听朝里大臣讲,贼寇里头有叫‘刘季’、‘八大王’、‘老回’这几个最厉害。
他们占了吕梁山和太行山两处地方,官兵去了他们就四散跑,官兵走了他们又聚起来当土匪,最难办……”
皇帝正说着,瞧见手下太监快步跑了进来。这王安子是他身边的老人,知道皇帝最烦跟大臣说话时有人打断,可他还是跑进来了。
许嵘歧心里咯噔一下,知道肯定出事了。
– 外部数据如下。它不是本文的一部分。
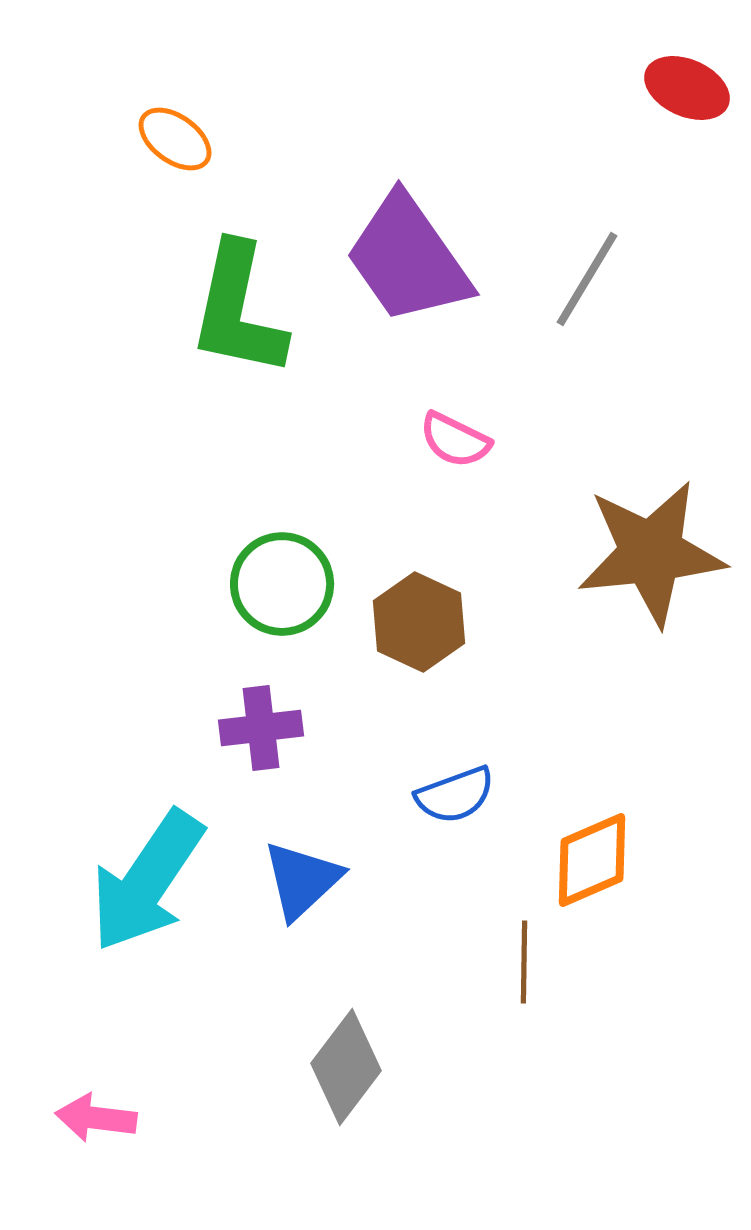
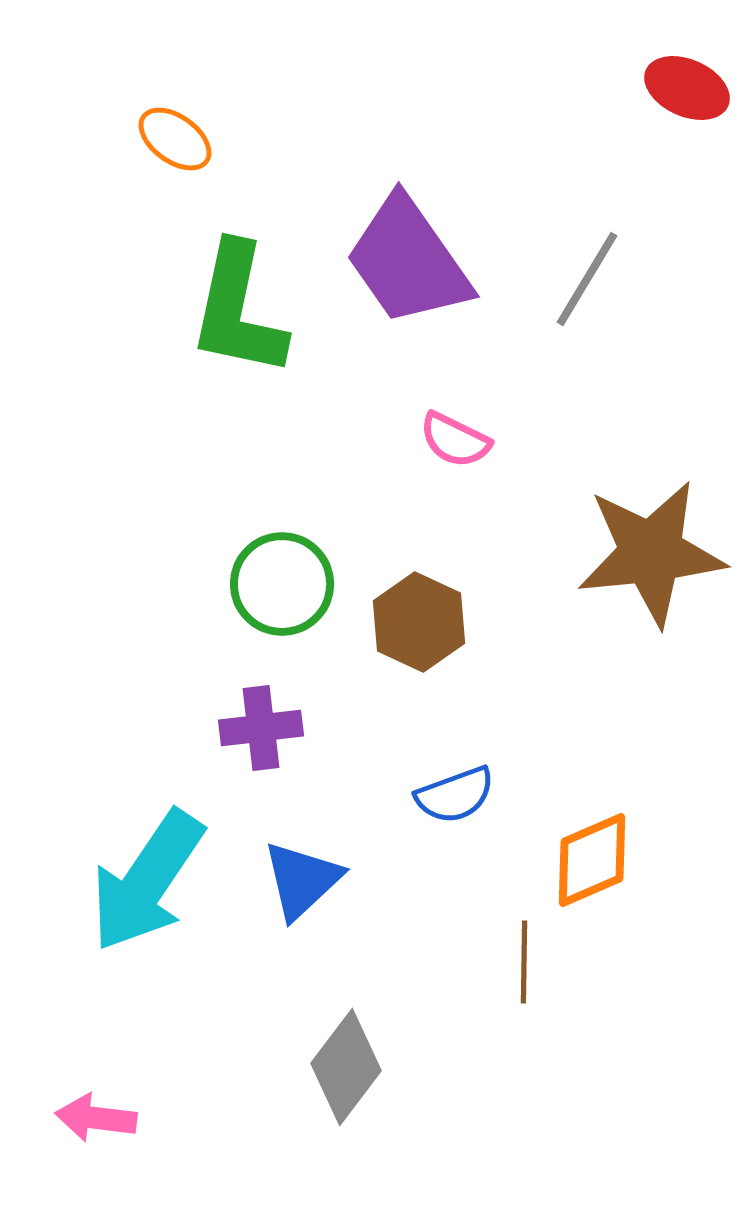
purple trapezoid: moved 2 px down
于是他先不说事儿了,直接问道:“大伴儿,怎么了?”
“爷爷,奴才这儿有军情急报!”王安子赶紧回道。
许嵘歧连忙把王安子递上来的奏本接过去,随便翻了翻,脸一下子就变了。
许嵘歧知道这时候不能触霉头,只是低着头,半天没吭声。
等了半天,年轻皇帝叹口气说道:“许卿,事情麻烦了。”
“刚才有人上奏,原来的煤城巡抚宋易筠办事不行,想补救。他凑了上万兵马,跟贼头‘刘季’那伙人在荣川打了一仗。结果输得很惨,人已经死在军中了。”
“啊?”许嵘歧听了一惊。从陕西闹流寇开始,虽说声势不小,但一直觉得也就是个小麻烦,早晚能平定。没想到现在居然能杀掉朝廷的大官,看来挺凶的。
他忍不住问:“这个贼头‘刘季’这么厉害?”
“不!”大遂皇帝生气地说,“那小子不值得一提,关键是有一个叫赵兄弟的贼,特别猛。听说他是贼头‘二关公’的手下。那个宋易筠就是死在他手里。”
“据奏报,‘二关公’有俩结拜兄弟,老二叫‘猛张飞’,这个赵兄弟就是老三。这三个人一块儿生一块儿死,配合得好,很难对付。
他们的地位仅次于大头目‘刘季’。你到了煤城,千万要小心。”
“是!我一定宰了这帮家伙,给朝廷立威!”许嵘歧赶紧拍胸脯保证。可他不知道,这事传着传着就传错了,把‘二关公’陈隽永和赵言的位次搞反了。